Copy every line of the records below where the word "Mansarda" occurs.

Exercise inputs:
Content starts

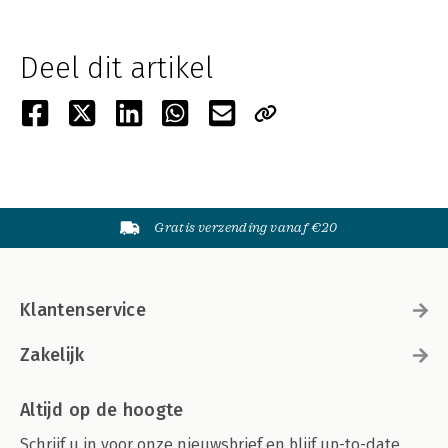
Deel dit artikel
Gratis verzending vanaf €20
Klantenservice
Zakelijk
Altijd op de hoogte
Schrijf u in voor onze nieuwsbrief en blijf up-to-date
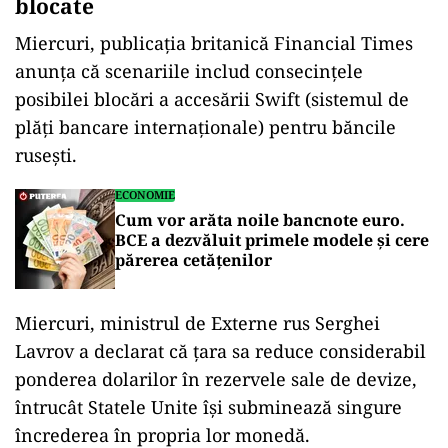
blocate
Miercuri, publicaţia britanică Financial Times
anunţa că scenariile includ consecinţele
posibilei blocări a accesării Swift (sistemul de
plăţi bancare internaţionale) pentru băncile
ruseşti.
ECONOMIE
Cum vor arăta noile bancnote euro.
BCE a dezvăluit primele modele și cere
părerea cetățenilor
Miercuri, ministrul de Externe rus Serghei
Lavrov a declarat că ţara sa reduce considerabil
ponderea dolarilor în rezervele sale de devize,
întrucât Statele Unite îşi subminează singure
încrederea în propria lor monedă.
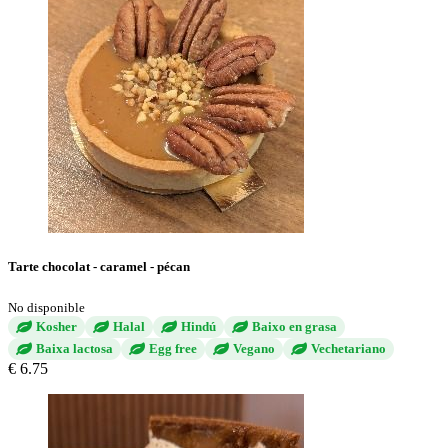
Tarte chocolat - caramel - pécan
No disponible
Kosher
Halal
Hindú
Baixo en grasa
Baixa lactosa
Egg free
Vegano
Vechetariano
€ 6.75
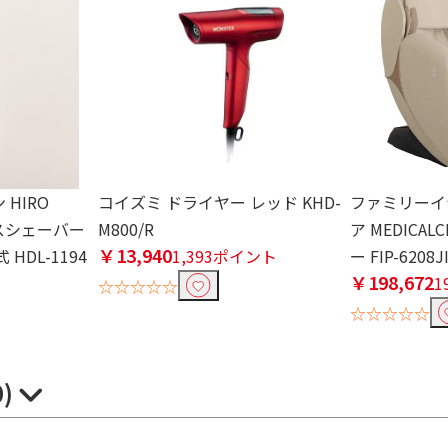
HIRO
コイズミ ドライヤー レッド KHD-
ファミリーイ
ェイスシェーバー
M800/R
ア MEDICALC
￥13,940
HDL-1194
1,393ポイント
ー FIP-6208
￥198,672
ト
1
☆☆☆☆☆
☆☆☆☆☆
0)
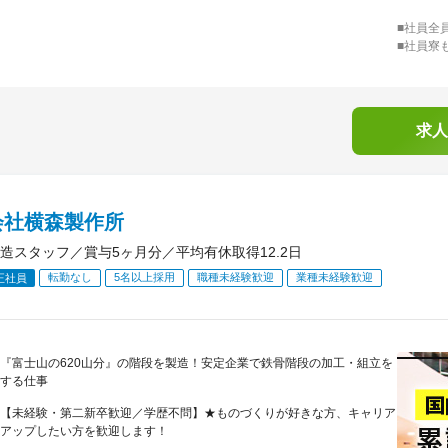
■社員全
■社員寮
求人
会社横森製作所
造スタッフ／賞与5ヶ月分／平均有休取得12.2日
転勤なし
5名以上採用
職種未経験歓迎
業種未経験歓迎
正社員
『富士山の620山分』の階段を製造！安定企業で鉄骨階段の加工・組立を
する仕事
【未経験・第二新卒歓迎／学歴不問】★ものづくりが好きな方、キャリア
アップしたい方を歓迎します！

Content ends
Content starts

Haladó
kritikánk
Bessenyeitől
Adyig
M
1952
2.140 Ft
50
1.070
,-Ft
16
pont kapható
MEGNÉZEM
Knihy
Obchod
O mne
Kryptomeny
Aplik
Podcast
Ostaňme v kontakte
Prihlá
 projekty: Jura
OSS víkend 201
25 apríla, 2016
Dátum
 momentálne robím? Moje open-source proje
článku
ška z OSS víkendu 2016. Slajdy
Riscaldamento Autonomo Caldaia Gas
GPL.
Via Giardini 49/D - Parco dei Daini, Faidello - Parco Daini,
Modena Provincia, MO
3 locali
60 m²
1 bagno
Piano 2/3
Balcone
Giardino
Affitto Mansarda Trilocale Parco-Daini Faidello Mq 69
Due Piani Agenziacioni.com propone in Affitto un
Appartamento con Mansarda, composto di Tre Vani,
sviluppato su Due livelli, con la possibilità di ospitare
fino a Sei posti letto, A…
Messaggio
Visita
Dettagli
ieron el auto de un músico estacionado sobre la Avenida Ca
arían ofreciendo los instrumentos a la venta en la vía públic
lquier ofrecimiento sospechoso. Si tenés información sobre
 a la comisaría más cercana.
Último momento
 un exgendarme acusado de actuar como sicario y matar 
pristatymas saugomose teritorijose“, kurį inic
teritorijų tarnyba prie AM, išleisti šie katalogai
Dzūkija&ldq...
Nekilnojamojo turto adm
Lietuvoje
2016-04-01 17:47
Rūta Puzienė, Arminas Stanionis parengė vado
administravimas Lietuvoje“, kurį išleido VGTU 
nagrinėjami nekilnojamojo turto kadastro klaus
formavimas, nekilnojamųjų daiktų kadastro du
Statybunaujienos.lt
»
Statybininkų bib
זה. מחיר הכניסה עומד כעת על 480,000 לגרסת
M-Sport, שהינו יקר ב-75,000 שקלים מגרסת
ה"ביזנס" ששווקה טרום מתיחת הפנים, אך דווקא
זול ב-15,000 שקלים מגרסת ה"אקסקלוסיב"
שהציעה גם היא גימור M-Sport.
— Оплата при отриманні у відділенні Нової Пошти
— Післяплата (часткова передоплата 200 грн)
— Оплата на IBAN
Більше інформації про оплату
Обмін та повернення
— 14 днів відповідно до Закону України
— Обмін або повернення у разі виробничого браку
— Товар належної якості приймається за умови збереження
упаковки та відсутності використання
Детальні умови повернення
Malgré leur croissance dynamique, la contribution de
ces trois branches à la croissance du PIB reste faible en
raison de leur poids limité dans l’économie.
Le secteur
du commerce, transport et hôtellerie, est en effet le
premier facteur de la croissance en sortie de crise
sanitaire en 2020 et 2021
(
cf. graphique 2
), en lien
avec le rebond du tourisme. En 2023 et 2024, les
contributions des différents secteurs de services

Content ends

Response area:
Affitto Mansarda Trilocale Parco-Daini Faidello Mq 69
Appartamento con Mansarda, composto di Tre Vani,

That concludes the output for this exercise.